In a striking contrast to prevention guidelines in the Western world, Asian countries such as China, Japan, South Korea, and Hong Kong have made masks a cornerstone of their strategy in fighting the pandemic. China has even enforced compulsory face mask policies in some regions.
The rationale against mask use in the community partially relies on the premise that people without symptoms don’t spread the virus. But this view is changing as new data are accumulated. Even the CDC has acknowledged reports of asymptomatic and presymptomatic transmission: “Some spread might be possible before people show symptoms…but this is not thought to be the main way the virus spreads.”
A study published in the New England Journal of Medicine evaluated a group of returning travelers from Wuhan, China, to Frankfurt, Germany. The researchers discovered “that shedding of potentially infectious virus may occur in persons who have no fever and no signs or only minor signs of infection.”

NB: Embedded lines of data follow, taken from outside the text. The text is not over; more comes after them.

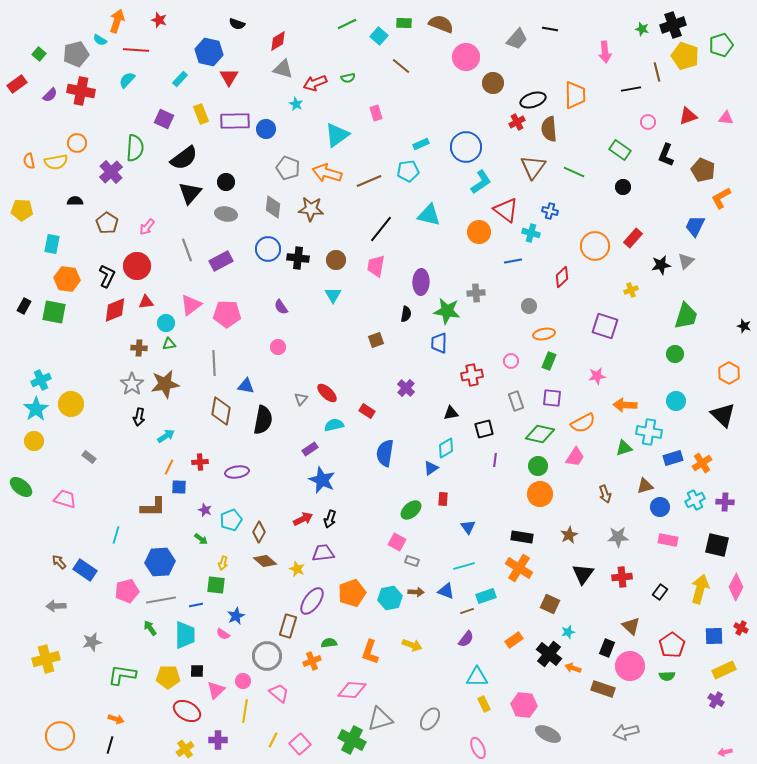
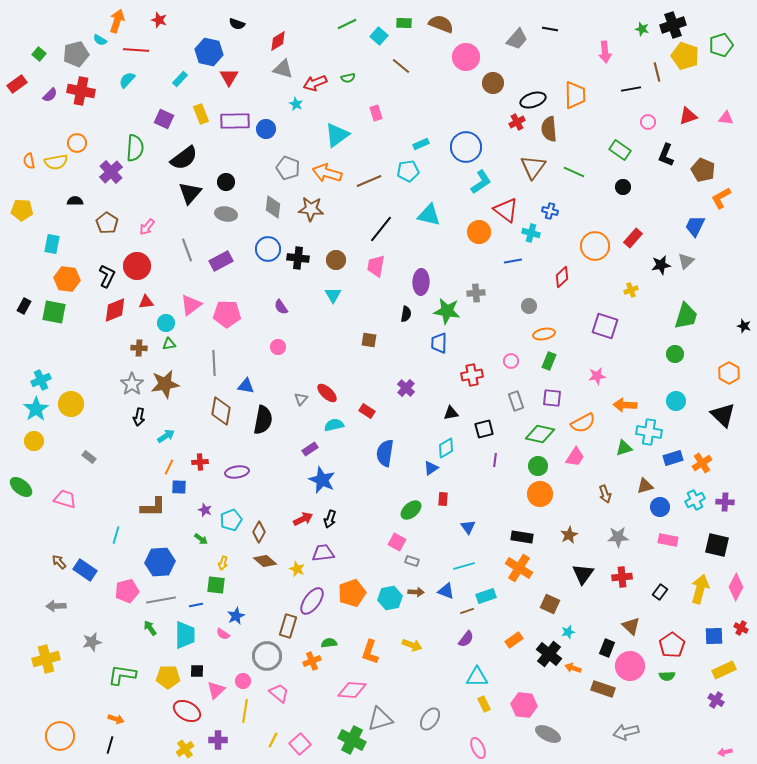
brown square at (376, 340): moved 7 px left; rotated 28 degrees clockwise
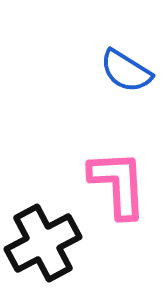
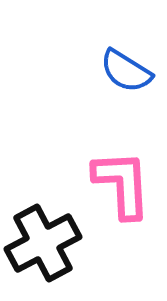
pink L-shape: moved 4 px right
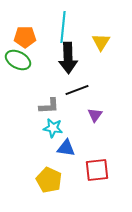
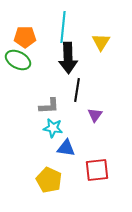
black line: rotated 60 degrees counterclockwise
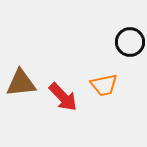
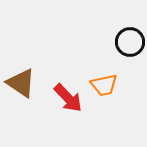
brown triangle: rotated 40 degrees clockwise
red arrow: moved 5 px right, 1 px down
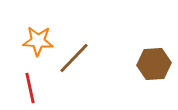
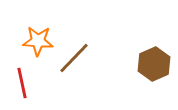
brown hexagon: rotated 20 degrees counterclockwise
red line: moved 8 px left, 5 px up
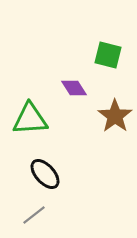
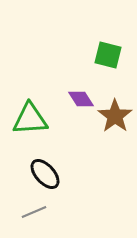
purple diamond: moved 7 px right, 11 px down
gray line: moved 3 px up; rotated 15 degrees clockwise
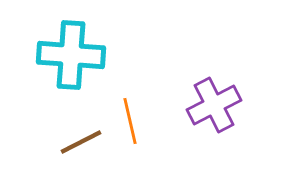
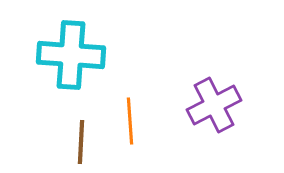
orange line: rotated 9 degrees clockwise
brown line: rotated 60 degrees counterclockwise
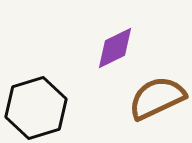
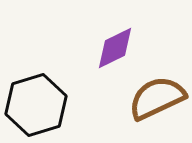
black hexagon: moved 3 px up
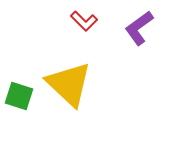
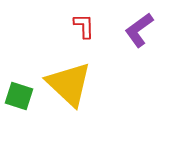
red L-shape: moved 5 px down; rotated 136 degrees counterclockwise
purple L-shape: moved 2 px down
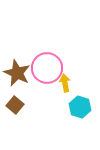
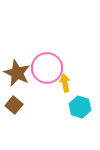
brown square: moved 1 px left
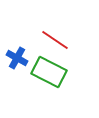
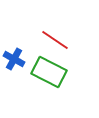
blue cross: moved 3 px left, 1 px down
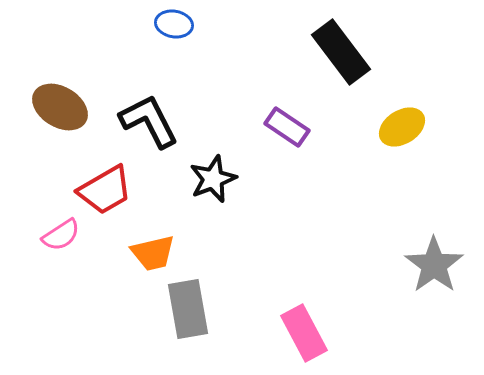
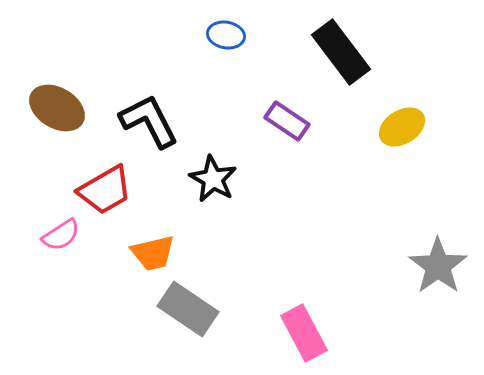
blue ellipse: moved 52 px right, 11 px down
brown ellipse: moved 3 px left, 1 px down
purple rectangle: moved 6 px up
black star: rotated 21 degrees counterclockwise
gray star: moved 4 px right, 1 px down
gray rectangle: rotated 46 degrees counterclockwise
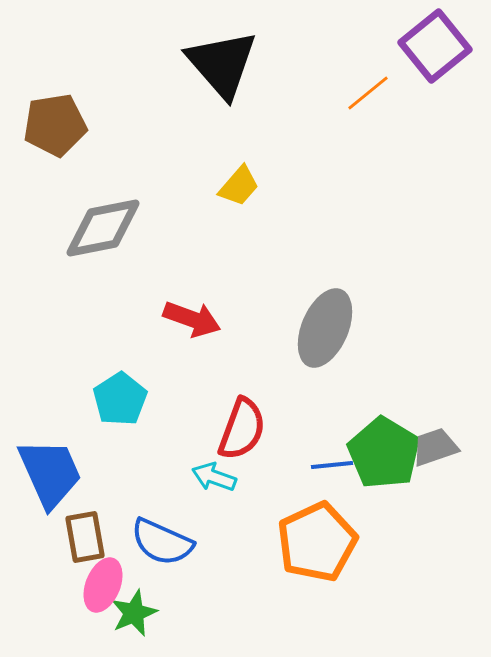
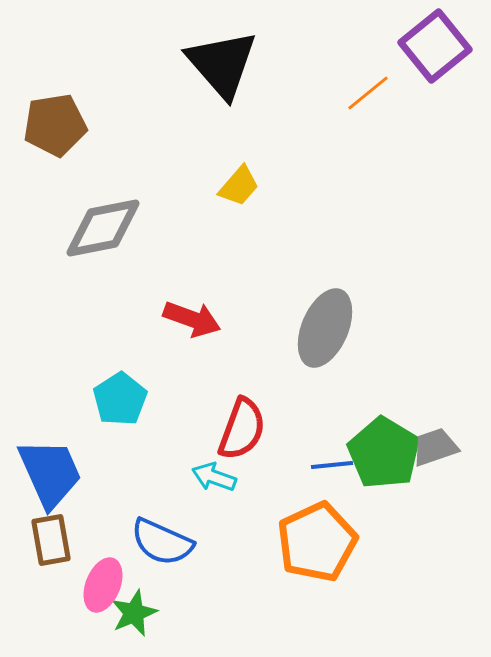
brown rectangle: moved 34 px left, 3 px down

Asymptomatic transmission was also estimated in multiple modeling studies of the outbreak. A study published in the journal Science shows that “nondocumented infections were the infection source for 79% of documented cases.” Jeffrey Shaman, the lead author, stated that this “stealth transmission” is flying under the radar and becoming a major driver of the epidemic.
Michael Osterholm, director of the Center for Infectious Disease Research and Policy at the University of Minnesota, expressed similar views and urged health authorities to “tell the public what we know and don’t know.”
As the weight of evidence shifts toward supporting a major role for asymptomatic transmission, the use of personal facemasks, especially in crowded areas, becomes instrumental in preventing community spread of the virus. We can no longer rely on symptoms or screening to tell us whether mask protection is needed.
So why voice a need for widespread mask use in desperate times when we do not even have enough masks for hospitals?
The reason is that by making the facts public, more resources may become available. The message that masks not only can protect healthcare workers but also can help control the outbreak may recruit more efforts, allocate more resources, and make this a national top priority.
This was exactly what happened in Asia, where universal mask wear has been advised. Both Taiwan and South Korea faced shortages of masks, and they responded by increasing mask production. Taiwan opened 60 new productions at various manufacturing plants across the country to produce 10 million masks a day.
The same can be done in the United States. Resources can be mobilized to fill that need. The president has the power to order the industry to produce more masks by further executing the Defense Production Act. In the meantime, homemade cloth masks could be used in the community, similar to CDC advice to HCWs “when no facemasks are available.” Limited data suggest that cloth masks protect against droplet transmission better than no barrier.
As new infections soar across the country, authorities should share emerging data regarding COVID-19 transmission clearly, even if complete understanding is still evolving and despite low availability of PPE.
Eldad Einav is a clinical assistant professor at SUNY Upstate Medical University who focuses on cardiometabolic health.